**Records shown:**
*-*-*
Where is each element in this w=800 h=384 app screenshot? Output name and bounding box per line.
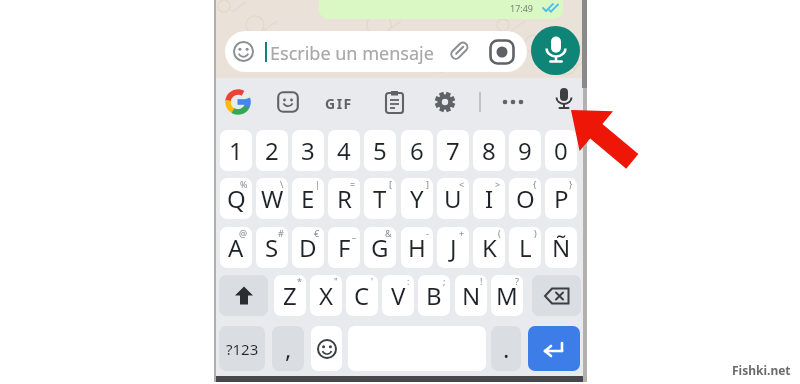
- staticText: ': [371, 275, 374, 287]
- button[interactable]: 5: [364, 130, 396, 171]
- button[interactable]: F: [328, 227, 360, 268]
- staticText: €: [314, 227, 320, 239]
- button[interactable]: H: [401, 227, 433, 268]
- button[interactable]: ?123: [219, 326, 265, 371]
- staticText: 6: [410, 134, 424, 167]
- button[interactable]: 8: [473, 130, 505, 171]
- button[interactable]: W: [256, 178, 288, 219]
- button[interactable]: [384, 90, 405, 114]
- staticText: }: [569, 178, 573, 190]
- button[interactable]: 0: [545, 130, 577, 171]
- button[interactable]: 3: [292, 130, 324, 171]
- staticText: G: [371, 231, 389, 264]
- staticText: E: [301, 182, 315, 215]
- staticText: &: [385, 227, 392, 239]
- staticText: .: [503, 332, 510, 365]
- button[interactable]: Escribe un mensaje: [225, 31, 527, 72]
- staticText: ?123: [226, 339, 259, 359]
- staticText: J: [450, 231, 457, 264]
- staticText: Fishki.net: [732, 362, 791, 378]
- staticText: #: [278, 227, 284, 239]
- button[interactable]: J: [437, 227, 469, 268]
- staticText: Ñ: [552, 231, 571, 264]
- staticText: L: [519, 231, 532, 264]
- button[interactable]: [311, 326, 342, 371]
- button[interactable]: Q: [220, 178, 252, 219]
- staticText: Z: [283, 279, 297, 312]
- staticText: -: [426, 227, 429, 239]
- button[interactable]: 6: [401, 130, 433, 171]
- staticText: O: [516, 182, 535, 215]
- button[interactable]: .: [491, 326, 521, 371]
- staticText: ): [534, 227, 537, 239]
- button[interactable]: X: [310, 275, 342, 316]
- button[interactable]: D: [292, 227, 324, 268]
- staticText: H: [408, 231, 426, 264]
- staticText: :: [407, 275, 410, 287]
- button[interactable]: [553, 88, 575, 115]
- staticText: >: [495, 178, 501, 190]
- button[interactable]: [528, 326, 580, 371]
- staticText: ]: [426, 178, 429, 190]
- button[interactable]: G: [364, 227, 396, 268]
- button[interactable]: K: [473, 227, 505, 268]
- button[interactable]: A: [220, 227, 252, 268]
- button[interactable]: L: [509, 227, 541, 268]
- staticText: _: [352, 227, 356, 239]
- staticText: *: [297, 275, 302, 287]
- staticText: ": [334, 275, 338, 287]
- staticText: %: [240, 178, 248, 190]
- button[interactable]: Ñ: [545, 227, 577, 268]
- button[interactable]: M: [491, 275, 523, 316]
- staticText: A: [228, 231, 244, 264]
- staticText: Escribe un mensaje: [270, 41, 434, 66]
- button[interactable]: [532, 275, 581, 316]
- staticText: 8: [482, 134, 496, 167]
- button[interactable]: [219, 275, 268, 316]
- staticText: F: [338, 231, 351, 264]
- button[interactable]: Z: [274, 275, 306, 316]
- button[interactable]: [225, 89, 251, 115]
- staticText: X: [319, 279, 334, 312]
- staticText: T: [373, 182, 387, 215]
- button[interactable]: 4: [328, 130, 360, 171]
- staticText: W: [261, 182, 284, 215]
- staticText: D: [299, 231, 317, 264]
- button[interactable]: P: [545, 178, 577, 219]
- staticText: [: [389, 178, 392, 190]
- staticText: 7: [446, 134, 460, 167]
- button[interactable]: S: [256, 227, 288, 268]
- button[interactable]: GIF: [325, 94, 353, 113]
- staticText: R: [337, 182, 352, 215]
- button[interactable]: 7: [437, 130, 469, 171]
- staticText: 17:49: [510, 2, 534, 14]
- button[interactable]: I: [473, 178, 505, 219]
- staticText: ?: [515, 275, 519, 287]
- button[interactable]: ,: [272, 326, 304, 371]
- button[interactable]: T: [364, 178, 396, 219]
- button[interactable]: O: [509, 178, 541, 219]
- button[interactable]: V: [382, 275, 414, 316]
- button[interactable]: R: [328, 178, 360, 219]
- staticText: 5: [373, 134, 387, 167]
- button[interactable]: [501, 97, 525, 107]
- staticText: +: [459, 227, 465, 239]
- staticText: 1: [229, 134, 243, 167]
- button[interactable]: 1: [220, 130, 252, 171]
- button[interactable]: C: [346, 275, 378, 316]
- staticText: |: [315, 178, 320, 190]
- button[interactable]: 2: [256, 130, 288, 171]
- button[interactable]: [277, 91, 299, 113]
- staticText: N: [462, 279, 481, 312]
- button[interactable]: [434, 91, 456, 113]
- button[interactable]: [531, 26, 580, 75]
- button[interactable]: 9: [509, 130, 541, 171]
- button[interactable]: N: [455, 275, 487, 316]
- button[interactable]: B: [418, 275, 450, 316]
- button[interactable]: Y: [401, 178, 433, 219]
- staticText: ;: [443, 275, 446, 287]
- button[interactable]: E: [292, 178, 324, 219]
- button[interactable]: U: [437, 178, 469, 219]
- staticText: Y: [410, 182, 424, 215]
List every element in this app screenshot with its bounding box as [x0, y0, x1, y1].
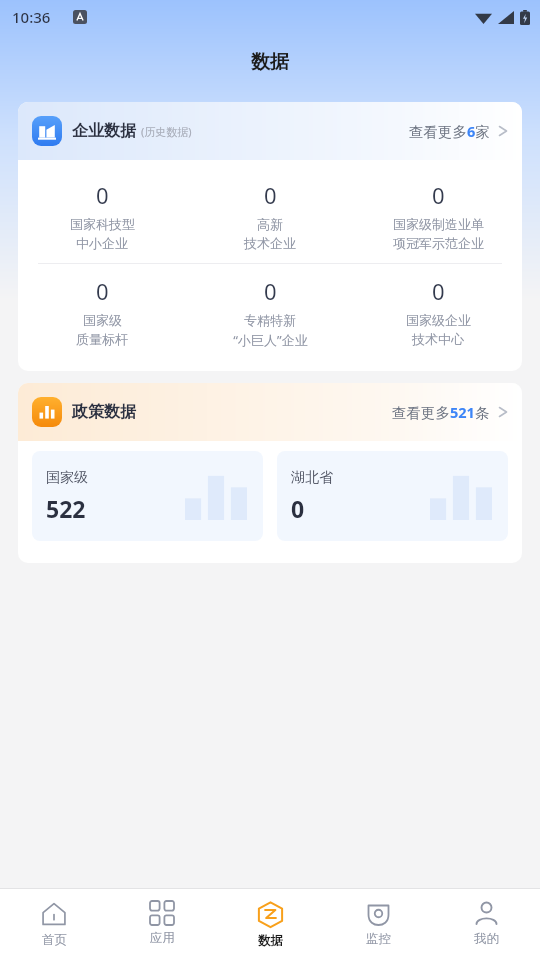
*-*-*
**Your task:**
Using the material above, work out how many lines hold the word "this". Reply with that number alone.

**Final answer:**
2